Maryland’s early settlers harnessed water power by building dams and creating millponds that powered saw mills for lumber and grist mills for grinding grains. Most mills were obsolete by the turn of the 19th century but the mill ponds remained as a legacy of early industries. Eventually ecologists came to understand that there were consequences to damning rivers and streams. They came to realize that rivers are really a complex continuous unit that includes the flood plain from headwater to tidewater, and that breaking that continuum diminishes the resilience and services provided by rivers. In addition, dams block upstream movement of fishes that live in tidewater or ocean water from reaching freshwater spawning grounds. Re-establishing free flowing rivers is commonly practiced throughout the world these days, however, maintaining historic mill ponds does have some benefits.

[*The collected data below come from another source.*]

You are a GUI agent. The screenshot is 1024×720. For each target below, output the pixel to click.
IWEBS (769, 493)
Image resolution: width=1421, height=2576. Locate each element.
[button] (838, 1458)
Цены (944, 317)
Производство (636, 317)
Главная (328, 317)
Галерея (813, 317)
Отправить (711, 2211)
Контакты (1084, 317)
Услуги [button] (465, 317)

An innovative practice was successfully built at Bishopville, MD recently whereby the millpond is maintained yet provides for upstream and downstream fish passage as well as stream habitat and resilience. A similar project is planned for the dam at Big Millpond near Stockton, MD. Project design was funded by the Maryland Department of Natural Resources Resiliency through Restoration Initiative and was completed by Underwood and Associates, Annapolis, MD.

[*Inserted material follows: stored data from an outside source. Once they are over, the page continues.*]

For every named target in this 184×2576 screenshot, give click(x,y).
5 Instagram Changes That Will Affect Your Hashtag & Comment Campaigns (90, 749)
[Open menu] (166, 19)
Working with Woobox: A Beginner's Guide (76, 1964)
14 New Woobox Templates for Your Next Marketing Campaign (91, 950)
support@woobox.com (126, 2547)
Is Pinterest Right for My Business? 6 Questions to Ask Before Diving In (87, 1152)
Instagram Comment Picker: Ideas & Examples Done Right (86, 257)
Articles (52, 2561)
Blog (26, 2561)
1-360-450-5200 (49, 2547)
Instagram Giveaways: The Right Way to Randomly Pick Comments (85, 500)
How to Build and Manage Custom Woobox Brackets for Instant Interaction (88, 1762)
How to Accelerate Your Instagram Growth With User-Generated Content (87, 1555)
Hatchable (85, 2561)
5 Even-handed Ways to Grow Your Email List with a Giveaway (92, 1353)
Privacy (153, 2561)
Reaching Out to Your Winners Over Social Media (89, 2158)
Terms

The National Estuary Program (NEP) was established in 1987 through the Clean Water Act dedicated to protecting and restoring water quality and ecological integrity of 28 estuaries across the country. The NEP is managed by the U.S. Environmental Protection Agency (EPA).
The NEP Coastal Watersheds Grant Program is a nationally competitive program designed to support projects within designated estuaries to tackle urgent challenging issues threatening the well-being of coastal ecosystems.